Although the City of Newark often makes headlines for selling some properties that it owns, officials in New Jersey’s largest city are now planning to buy plenty of properties from another government agency.
A new ordinance calls for having the city acquire $61 million worth of land and buildings from the Fairfield-based Essex County Improvement Authority (ECIA). The cost would be funded through bonds or notes of the city, according to Newark’s Legislative Research Center, and Newark officials have reportedly requested that the New Jersey Department of Community Affairs’ Local Finance Board waive a rule requiring a down payment of five percent on a purchase like this.
The deal would once again give the City of Newark the title to 16 properties, including some of the most notable landmarks and office buildings in town. For instance, should the ordinance be approved, the city would gain ownership of the historic Newark Symphony Hall near Lincoln Park, the Municipal Courthouse on Green Street, the old police headquarters at the Ralph A. Villani Memorial Building on Franklin Street, and the offices of the city’s Finance Department on Broad Street. Other properties included in the transaction include multiple fire and police stations in the city.

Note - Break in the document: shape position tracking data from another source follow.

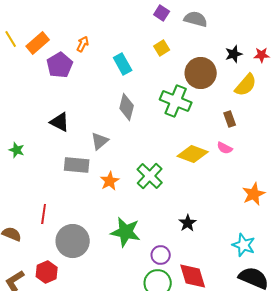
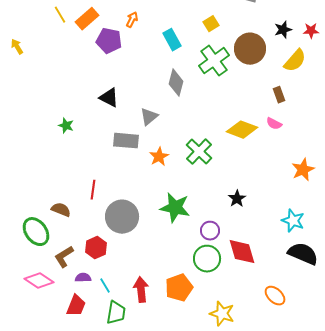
purple pentagon: (60, 65) -> (109, 41), turned -30
green cross: (176, 101) -> (214, 61), moved, turned 32

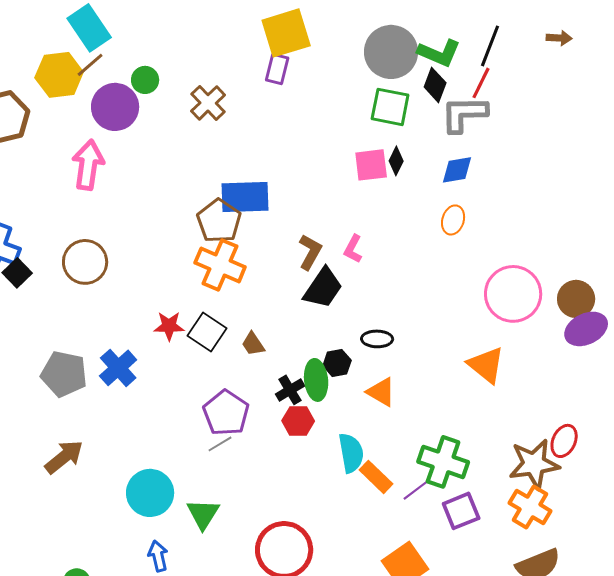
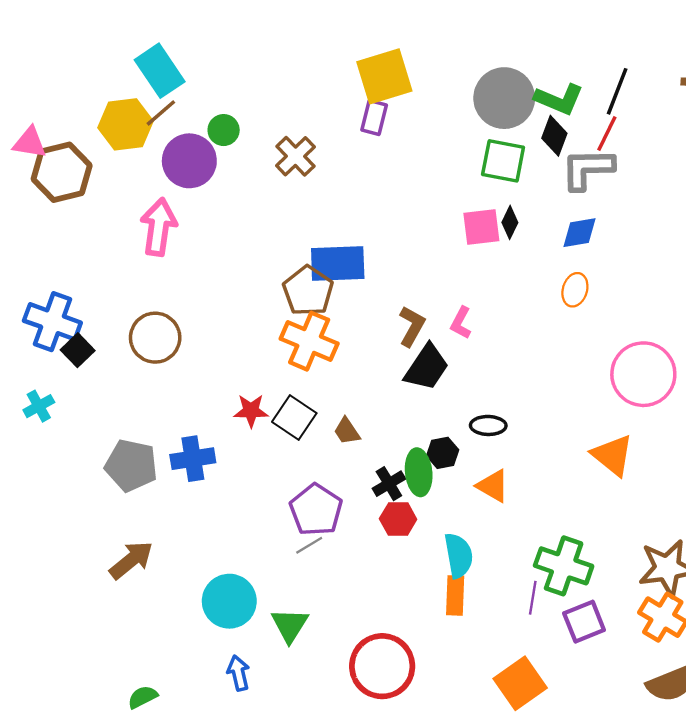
blue cross: (118, 368) -> (193, 459), turned 33
orange rectangle: (376, 477) -> (455, 595), moved, turned 48
purple line: (416, 490) -> (533, 598), turned -44

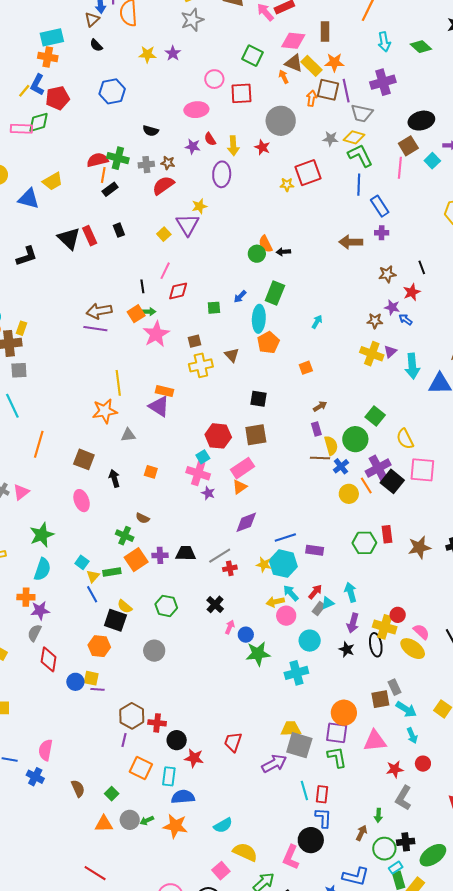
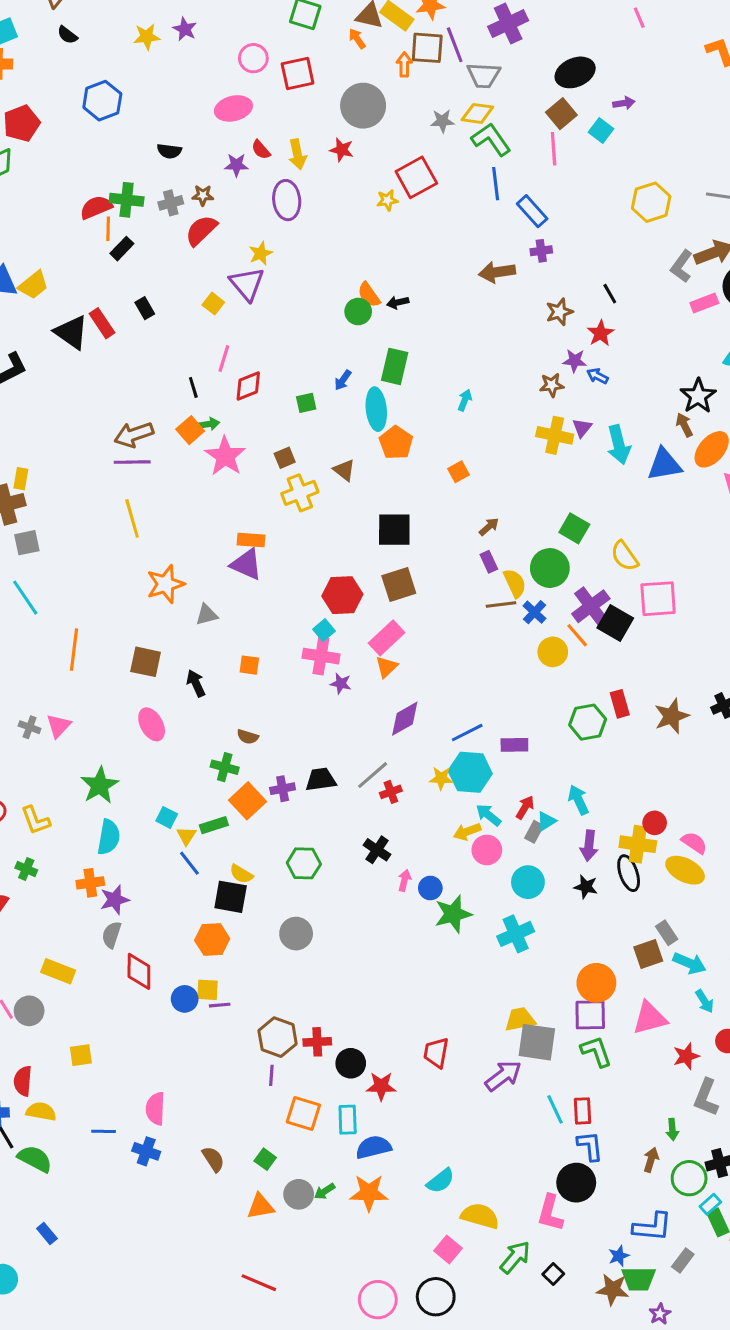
yellow trapezoid: (53, 181) -> (33, 285), moved
yellow line: (118, 383) -> (132, 518), moved
black square: (258, 399) -> (394, 530), size x1.4

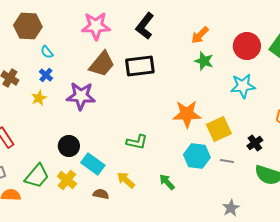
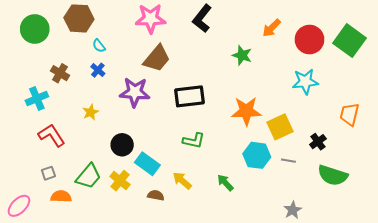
orange arrow: (200, 35) -> (272, 28), moved
green star: (204, 61) -> (242, 55), moved
black rectangle: (140, 66) -> (189, 96), moved
yellow star: (39, 98) -> (91, 112), moved

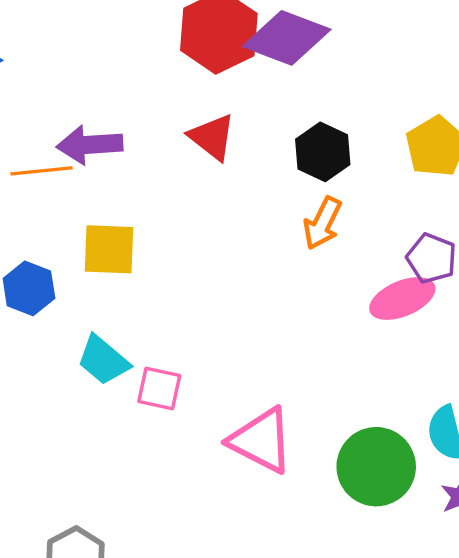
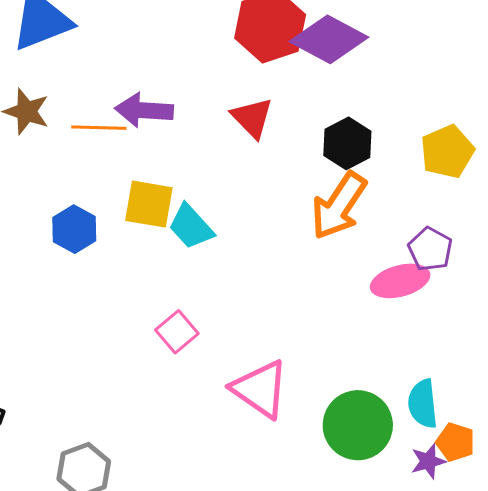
orange arrow: (322, 223) -> (339, 206), size x1.5
cyan trapezoid: (103, 360) -> (191, 227), moved
pink square: (159, 389) -> (177, 332), turned 30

In addition to giving 16 lots to the city, the ECIA would be given ownership of several properties that are currently owned by City Hall, including the abandoned remains of a building at 451-459 West Market Street and a structure on South 16th Street.
This news comes several years after Newark sold these 16 properties to the ECIA in what has been described as a “sales-leaseback transaction.” As part of that deal, the agency issued $73 million worth of bonds as part of Newark’s budget relief, which caused Moody’s to downgrade the city’s credit rating in 2010.
The matter was approved by the Newark Municipal Council on first reading a few weeks ago. A public hearing on the matter is currently scheduled for Tuesday, November 27, at 10:00 a.m. before the council votes on whether to grant final passage.
Meanwhile, while Newark is planning to buy multiple tracts within city limits, the city is looking to sell some of its property in the suburbs. Even though Cedar Grove is close to ten miles northwest of City Hall, the City of Newark owns plenty of lots in this Essex County township because the Cedar Grove Reservoir is part of the Newark Watershed.
Now, four wooded properties that are located across Ridge Road from the reservoir could be transferred from the City of Newark to the Borough of Cedar Grove for $11.5 million, according to a legal notice. The 53.60 acres are expected to be preserved as open space following the transaction, which requires final approval from the Newark Municipal Council during its meeting on December 5.